New plans put in to salvage €58m Celtic Tiger home

Walford on Shrewsbury Road
Walford on Shrewsbury Road

THE D4 mansion that smashed Celtic Tiger prices is in line for a new lease of life after lying derelict for years.

Walford, on Shrewsbury Road, was bought by Gayle Killilea, the wife of developer Sean Dunne, in 2005 for a staggering €58m.

Dunne is fighting a bankruptcy ruling in Ireland over a €160m debt to Ulster Bank.

And he has filed for bankruptcy in the US, where he has declared debts in the region of €725m.

Walford has been empty since 2005 and fell victim to the ravages of time and the collapse of the property market, eventually being bought by a mystery buyer last March for just €14m.

But now the detached Tudor-style Edwardian redbrick could get a new lease of life after a planning application was lodged last week with Dublin City Council to renovate and extend it.

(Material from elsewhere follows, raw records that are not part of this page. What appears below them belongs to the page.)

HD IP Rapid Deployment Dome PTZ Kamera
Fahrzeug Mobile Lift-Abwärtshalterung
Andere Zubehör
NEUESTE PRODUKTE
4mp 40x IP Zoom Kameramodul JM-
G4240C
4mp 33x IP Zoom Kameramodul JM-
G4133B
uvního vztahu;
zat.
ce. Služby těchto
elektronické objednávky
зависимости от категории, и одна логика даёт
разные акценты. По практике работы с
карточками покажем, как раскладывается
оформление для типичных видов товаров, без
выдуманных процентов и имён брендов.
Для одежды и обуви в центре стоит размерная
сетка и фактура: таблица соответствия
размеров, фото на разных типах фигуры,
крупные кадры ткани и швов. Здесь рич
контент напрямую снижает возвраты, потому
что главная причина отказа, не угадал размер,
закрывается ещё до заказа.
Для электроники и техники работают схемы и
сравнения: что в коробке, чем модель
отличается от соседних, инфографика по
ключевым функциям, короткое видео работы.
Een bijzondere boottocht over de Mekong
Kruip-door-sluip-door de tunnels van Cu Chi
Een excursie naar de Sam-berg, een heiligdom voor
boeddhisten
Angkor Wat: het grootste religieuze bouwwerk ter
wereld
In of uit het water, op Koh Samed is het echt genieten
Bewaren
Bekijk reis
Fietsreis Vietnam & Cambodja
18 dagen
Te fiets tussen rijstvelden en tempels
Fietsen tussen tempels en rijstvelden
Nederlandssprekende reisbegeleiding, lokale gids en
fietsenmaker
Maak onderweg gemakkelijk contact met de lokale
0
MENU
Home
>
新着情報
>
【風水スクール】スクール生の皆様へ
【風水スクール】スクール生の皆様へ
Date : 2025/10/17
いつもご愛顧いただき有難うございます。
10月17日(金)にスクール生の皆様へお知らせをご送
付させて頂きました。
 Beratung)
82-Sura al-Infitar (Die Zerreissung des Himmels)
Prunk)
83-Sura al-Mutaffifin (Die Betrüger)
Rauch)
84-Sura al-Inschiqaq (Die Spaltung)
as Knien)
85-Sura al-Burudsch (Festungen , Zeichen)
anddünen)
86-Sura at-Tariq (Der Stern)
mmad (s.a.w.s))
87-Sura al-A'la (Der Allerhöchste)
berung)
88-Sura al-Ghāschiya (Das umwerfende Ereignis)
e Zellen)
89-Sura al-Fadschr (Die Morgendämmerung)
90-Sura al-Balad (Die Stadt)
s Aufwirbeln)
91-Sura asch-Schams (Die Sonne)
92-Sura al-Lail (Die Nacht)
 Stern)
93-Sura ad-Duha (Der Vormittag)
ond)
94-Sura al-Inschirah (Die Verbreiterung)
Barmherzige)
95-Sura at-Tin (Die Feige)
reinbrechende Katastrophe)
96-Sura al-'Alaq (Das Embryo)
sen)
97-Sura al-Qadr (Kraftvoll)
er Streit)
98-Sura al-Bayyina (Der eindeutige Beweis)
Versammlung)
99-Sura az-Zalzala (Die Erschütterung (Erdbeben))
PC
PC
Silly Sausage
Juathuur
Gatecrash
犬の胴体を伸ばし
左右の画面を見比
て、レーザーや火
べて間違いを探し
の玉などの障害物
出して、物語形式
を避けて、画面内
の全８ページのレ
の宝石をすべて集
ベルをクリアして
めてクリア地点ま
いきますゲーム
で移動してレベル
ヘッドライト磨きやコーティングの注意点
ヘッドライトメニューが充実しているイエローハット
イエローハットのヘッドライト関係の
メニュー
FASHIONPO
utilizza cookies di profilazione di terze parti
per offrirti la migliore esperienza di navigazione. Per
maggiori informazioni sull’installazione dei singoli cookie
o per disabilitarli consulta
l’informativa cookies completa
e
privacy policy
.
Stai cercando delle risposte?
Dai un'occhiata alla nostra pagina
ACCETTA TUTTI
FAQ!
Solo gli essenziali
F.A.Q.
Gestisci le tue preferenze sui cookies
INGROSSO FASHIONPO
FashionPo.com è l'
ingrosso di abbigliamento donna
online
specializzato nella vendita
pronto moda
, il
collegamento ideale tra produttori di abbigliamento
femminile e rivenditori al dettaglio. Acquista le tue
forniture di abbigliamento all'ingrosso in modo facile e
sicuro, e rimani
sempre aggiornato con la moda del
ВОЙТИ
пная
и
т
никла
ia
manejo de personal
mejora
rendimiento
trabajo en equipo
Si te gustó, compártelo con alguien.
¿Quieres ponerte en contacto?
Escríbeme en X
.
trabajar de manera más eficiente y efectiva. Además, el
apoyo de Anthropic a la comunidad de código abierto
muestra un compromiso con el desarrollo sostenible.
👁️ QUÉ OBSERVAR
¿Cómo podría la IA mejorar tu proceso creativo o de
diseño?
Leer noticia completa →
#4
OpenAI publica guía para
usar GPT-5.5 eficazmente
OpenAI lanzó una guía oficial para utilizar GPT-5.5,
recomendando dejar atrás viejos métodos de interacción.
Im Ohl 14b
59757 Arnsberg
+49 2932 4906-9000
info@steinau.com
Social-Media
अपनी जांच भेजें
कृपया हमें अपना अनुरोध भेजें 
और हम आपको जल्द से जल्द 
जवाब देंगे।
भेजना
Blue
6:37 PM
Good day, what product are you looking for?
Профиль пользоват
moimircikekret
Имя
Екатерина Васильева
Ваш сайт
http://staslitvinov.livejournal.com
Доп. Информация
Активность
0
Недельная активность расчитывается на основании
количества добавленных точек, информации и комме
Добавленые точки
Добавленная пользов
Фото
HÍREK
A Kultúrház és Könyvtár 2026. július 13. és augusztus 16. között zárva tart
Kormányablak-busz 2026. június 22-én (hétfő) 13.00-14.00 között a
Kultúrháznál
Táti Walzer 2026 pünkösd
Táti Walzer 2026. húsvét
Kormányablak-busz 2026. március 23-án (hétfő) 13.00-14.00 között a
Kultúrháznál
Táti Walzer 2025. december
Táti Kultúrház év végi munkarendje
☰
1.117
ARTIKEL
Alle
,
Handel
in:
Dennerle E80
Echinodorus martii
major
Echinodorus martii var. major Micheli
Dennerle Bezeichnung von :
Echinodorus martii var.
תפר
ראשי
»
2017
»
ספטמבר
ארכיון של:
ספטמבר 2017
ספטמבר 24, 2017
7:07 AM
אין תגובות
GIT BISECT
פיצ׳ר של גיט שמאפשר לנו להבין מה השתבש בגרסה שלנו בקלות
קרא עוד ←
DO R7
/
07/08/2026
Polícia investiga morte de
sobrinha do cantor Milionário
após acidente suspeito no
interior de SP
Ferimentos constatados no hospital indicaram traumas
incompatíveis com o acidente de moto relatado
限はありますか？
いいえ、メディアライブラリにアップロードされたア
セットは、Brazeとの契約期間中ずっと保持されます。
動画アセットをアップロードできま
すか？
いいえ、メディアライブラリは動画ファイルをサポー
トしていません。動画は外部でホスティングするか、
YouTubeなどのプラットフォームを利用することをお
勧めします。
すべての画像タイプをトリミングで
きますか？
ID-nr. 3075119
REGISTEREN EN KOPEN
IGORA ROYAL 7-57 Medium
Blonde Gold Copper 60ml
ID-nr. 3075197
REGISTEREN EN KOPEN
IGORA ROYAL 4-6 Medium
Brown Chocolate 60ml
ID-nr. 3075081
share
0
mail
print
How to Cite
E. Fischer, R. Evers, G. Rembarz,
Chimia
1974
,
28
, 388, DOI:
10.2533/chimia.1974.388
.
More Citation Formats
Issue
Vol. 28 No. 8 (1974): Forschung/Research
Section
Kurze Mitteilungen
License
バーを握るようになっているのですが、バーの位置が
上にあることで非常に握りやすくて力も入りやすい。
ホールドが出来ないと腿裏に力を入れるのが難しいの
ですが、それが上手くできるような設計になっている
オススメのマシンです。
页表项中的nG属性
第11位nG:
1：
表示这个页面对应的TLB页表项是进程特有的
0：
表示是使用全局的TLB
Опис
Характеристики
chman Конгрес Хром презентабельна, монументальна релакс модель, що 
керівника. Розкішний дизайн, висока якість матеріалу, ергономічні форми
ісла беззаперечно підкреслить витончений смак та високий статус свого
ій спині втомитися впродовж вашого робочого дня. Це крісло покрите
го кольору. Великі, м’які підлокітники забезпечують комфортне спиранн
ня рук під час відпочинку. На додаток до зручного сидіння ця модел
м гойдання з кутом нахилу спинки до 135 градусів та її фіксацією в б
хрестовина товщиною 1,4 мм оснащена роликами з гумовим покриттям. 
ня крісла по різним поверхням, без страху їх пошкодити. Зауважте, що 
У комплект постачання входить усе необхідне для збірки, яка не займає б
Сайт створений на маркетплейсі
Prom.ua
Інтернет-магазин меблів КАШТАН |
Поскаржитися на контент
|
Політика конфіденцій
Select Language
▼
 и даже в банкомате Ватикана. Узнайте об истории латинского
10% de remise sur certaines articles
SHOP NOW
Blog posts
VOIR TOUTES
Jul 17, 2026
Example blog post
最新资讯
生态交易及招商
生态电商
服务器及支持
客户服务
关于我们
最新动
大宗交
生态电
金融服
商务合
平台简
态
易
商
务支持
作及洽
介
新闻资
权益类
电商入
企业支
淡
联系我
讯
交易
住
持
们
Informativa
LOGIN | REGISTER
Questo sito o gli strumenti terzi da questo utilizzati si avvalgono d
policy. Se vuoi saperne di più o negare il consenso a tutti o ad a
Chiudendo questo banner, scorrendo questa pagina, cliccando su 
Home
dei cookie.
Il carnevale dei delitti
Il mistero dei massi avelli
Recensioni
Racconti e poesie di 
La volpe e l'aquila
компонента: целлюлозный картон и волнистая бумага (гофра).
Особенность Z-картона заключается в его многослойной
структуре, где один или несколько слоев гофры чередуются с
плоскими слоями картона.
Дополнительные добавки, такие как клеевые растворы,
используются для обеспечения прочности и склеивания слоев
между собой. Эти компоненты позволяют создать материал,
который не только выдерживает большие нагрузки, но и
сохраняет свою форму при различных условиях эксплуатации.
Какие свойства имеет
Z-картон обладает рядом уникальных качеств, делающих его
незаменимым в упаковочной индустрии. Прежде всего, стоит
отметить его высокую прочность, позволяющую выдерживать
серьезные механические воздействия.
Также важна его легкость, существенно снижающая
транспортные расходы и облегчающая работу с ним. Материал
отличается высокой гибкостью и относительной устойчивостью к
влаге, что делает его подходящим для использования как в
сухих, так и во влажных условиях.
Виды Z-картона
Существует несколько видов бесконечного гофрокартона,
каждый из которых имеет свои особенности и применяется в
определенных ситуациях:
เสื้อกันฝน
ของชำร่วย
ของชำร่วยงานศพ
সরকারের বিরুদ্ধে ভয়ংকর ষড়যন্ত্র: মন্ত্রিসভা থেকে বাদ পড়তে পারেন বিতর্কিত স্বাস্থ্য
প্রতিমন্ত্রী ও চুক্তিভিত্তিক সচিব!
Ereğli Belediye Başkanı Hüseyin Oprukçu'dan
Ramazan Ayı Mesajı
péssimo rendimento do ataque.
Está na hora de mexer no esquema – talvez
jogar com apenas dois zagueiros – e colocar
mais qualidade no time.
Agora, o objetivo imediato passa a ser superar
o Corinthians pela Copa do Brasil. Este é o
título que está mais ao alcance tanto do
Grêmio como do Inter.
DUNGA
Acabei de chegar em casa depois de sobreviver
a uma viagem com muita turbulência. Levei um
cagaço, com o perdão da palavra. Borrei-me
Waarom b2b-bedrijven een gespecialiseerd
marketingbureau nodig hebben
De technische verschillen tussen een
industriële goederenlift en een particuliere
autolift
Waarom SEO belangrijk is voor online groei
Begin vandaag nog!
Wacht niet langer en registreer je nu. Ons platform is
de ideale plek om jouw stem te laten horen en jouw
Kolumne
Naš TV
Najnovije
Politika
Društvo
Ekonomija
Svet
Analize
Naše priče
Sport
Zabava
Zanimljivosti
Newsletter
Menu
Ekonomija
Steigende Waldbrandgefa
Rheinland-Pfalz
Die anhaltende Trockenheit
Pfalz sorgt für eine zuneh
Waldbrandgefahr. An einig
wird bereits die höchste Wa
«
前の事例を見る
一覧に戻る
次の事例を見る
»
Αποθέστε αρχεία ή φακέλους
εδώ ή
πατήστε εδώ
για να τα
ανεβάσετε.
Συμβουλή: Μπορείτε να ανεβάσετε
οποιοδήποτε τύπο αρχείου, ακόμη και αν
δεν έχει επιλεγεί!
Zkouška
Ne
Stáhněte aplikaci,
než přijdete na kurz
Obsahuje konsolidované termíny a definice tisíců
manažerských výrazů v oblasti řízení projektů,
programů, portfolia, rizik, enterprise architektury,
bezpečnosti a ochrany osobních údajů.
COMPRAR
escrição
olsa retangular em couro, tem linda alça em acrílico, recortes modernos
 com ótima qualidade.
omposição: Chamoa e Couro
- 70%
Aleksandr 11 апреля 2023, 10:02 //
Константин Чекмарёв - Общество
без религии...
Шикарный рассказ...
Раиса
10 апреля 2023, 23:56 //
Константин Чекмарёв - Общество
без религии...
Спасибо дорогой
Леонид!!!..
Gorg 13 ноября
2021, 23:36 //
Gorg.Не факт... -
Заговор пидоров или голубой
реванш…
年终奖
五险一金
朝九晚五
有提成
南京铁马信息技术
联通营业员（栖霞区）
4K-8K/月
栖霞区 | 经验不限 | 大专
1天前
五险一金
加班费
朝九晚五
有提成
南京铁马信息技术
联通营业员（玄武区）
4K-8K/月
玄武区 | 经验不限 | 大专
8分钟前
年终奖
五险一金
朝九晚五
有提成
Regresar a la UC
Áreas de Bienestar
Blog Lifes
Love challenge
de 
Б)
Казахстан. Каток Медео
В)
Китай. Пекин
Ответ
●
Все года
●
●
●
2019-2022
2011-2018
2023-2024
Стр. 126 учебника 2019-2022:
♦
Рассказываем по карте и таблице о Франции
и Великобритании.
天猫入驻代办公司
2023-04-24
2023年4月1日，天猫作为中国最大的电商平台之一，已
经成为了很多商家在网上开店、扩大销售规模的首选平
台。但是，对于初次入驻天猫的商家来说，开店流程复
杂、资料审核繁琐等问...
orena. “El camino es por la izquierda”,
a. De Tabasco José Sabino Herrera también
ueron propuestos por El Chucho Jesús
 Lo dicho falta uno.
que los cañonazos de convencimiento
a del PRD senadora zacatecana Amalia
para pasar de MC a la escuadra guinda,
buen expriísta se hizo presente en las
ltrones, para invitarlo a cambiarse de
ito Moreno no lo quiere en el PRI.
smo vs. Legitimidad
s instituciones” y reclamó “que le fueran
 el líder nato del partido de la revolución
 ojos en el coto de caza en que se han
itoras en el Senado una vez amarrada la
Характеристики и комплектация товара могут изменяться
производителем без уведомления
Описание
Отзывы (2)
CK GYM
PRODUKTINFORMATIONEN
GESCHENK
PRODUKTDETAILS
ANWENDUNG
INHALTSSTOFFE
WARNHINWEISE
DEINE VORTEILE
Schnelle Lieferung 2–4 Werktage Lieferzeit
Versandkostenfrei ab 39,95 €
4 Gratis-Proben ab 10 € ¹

There are also plans to build four more houses in its grounds.

The six-bedroom house, which sits on 1.8 acres on the capital's most expensive street, was built in 1902 and owned by the same family, the Duggans, until it was sold eight years ago.

Unlike many trophy homes sold during the Celtic Tiger boom, it has none of the luxury fixtures and fittings that were considered essential.

Extensive works will be needed to bring it up to standard, and one report said that the large rear garden "looked like a ploughed field".



The planning application by a company called Yesreb Holding Ltd, based in Cyprus, with a post-office box address in Limassol.

It is seeking to alter and extend the 433sqm house to more than double the floor space to 964sqm.

To the rear of the house, a new development of four detached houses, each of 608sqm, is proposed around a shared private space.

The houses are to be three storeys over a basement, with the top storeys set into a pitched roof.

Extensive new landscaping and tree planting, as well as widening of the driveway, is also planned.

The house backs on to Shrewsbury Road, facing Old Belvedere Rugby Club.

In 2005 it was described as "the finest house to come on the market" in years.